Basis der Berechnung sind, neben der Lohn- und Einkommenssteuerstatistik, einschlägige Statistiken
zur Berechnung der staatlichen Leistungen sowie Prognosewerte der Wirtschaftsinstitute. Die GfK
Kaufkraft wird für alle deutschen Stadt- und Landkreise, für alle Gemeinden und Postleitzahlgebiete
sowie für 2,5 Millionen Straßenabschnitte berechnet.

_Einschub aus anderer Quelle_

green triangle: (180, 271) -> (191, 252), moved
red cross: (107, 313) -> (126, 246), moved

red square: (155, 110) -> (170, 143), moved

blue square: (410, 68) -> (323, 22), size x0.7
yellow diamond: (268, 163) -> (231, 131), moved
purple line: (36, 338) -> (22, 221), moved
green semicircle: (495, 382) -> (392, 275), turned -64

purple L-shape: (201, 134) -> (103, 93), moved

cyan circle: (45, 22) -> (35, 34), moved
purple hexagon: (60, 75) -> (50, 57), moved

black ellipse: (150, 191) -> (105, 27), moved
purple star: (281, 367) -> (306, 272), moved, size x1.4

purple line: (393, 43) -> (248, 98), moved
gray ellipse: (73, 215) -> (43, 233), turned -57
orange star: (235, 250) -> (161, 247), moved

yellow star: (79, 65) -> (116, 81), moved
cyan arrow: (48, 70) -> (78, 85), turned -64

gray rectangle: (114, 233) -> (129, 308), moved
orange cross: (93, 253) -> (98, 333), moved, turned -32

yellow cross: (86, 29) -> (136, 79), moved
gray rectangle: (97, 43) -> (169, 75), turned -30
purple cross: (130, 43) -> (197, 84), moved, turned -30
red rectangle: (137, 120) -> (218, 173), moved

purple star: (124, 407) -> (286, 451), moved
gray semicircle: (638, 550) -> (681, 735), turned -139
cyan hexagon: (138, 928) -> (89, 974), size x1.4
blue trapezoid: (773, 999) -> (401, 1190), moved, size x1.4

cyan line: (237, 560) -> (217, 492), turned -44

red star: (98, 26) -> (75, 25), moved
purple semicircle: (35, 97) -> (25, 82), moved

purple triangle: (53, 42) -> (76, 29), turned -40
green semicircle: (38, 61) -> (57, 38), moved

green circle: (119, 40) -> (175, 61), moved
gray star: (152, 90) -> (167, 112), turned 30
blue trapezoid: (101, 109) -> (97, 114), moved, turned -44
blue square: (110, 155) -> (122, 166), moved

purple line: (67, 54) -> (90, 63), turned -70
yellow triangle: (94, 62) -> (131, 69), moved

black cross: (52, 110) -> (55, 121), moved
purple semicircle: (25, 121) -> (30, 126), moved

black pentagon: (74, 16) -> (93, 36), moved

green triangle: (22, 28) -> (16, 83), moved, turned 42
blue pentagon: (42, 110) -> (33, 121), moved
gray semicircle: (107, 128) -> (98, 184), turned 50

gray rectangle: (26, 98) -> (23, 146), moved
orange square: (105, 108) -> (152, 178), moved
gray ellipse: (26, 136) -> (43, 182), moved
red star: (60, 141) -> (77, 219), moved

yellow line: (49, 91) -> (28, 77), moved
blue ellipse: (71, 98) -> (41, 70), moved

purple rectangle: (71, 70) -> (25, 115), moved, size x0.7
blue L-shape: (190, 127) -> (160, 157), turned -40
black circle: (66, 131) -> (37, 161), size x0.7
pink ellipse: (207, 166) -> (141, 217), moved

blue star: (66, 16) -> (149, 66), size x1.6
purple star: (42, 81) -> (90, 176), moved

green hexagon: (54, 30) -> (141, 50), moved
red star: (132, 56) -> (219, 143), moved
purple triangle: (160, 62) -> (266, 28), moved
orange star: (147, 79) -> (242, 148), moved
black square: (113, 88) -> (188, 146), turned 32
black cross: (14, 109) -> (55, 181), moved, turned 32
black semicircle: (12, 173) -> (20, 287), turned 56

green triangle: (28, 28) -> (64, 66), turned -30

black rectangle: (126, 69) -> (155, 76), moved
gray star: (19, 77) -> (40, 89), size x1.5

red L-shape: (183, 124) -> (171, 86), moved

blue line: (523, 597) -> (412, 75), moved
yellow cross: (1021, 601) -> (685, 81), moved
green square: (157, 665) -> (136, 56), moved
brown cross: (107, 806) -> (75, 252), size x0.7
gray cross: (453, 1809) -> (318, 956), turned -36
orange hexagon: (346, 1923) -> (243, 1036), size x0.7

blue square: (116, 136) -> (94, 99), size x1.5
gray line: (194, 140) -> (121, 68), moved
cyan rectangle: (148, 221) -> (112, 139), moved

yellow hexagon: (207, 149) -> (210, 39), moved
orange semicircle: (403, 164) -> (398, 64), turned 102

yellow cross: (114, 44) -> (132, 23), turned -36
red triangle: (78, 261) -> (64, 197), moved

Die GfK Kaufkraft ist definiert als die Summe aller Nettoeinkünfte der Bevölkerung, bezogen auf
den Wohnort. Neben dem Nettoeinkommen aus selbstständiger und nicht selbstständiger Arbeit werden
ebenso Kapitaleinkünfte und staatliche Transferzahlungen wie Arbeitslosengeld, Kindergeld und
Renten zur Kaufkraft hinzugerechnet. Von diesem verfügbaren Einkommen sind allerdings noch nicht
die Ausgaben für Lebenshaltungskosten, Versicherungen, Miete und Nebenkosten wie Gas- oder Strom,
Bekleidung oder das Sparen abgezogen. Folglich bedeutet ein nominaler Anstieg der Kaufkraft nicht
zwangsläufig, dass jedem Einzelnen real mehr Geld zur Verfügung steht, wenn die aufgeführten
Ausgaben deutlicher ansteigen. Zudem können regional verschiedene Miet- und Lebenshaltungskosten
bedeuten, dass eine überdurchschnittliche Kaufkraft in einer Region nicht vollständig in den Konsum
fließt, sondern in Form von höheren Mieten und ähnlichen Fixkosten gebunden ist. Die Deutschen
geben im Bundesschnitt etwa ein Drittel ihrer Kaufkraft im Einzelhandel aus. Die übrigen zwei
Drittel der Kaufkraftsumme fließen in monatliche Fixkosten wie Mieten, Energiekosten, private
Altersvorsorge und Versicherungen, Sparen sowie andere Ausgaben, beispielsweise Urlaub oder
Verkehr.

Darüber hinaus ist auch zu berücksichtigen, dass die Kaufkraft einer Region ein
Durchschnittswert der dort lebenden Bevölkerung ist und nichts über die Kaufkraft einzelner
Individuen, die Kaufkraft je Haushalt oder über die dahinter liegende Einkommensverteilung und
damit die Schere zwischen Arm und Reich aussagt.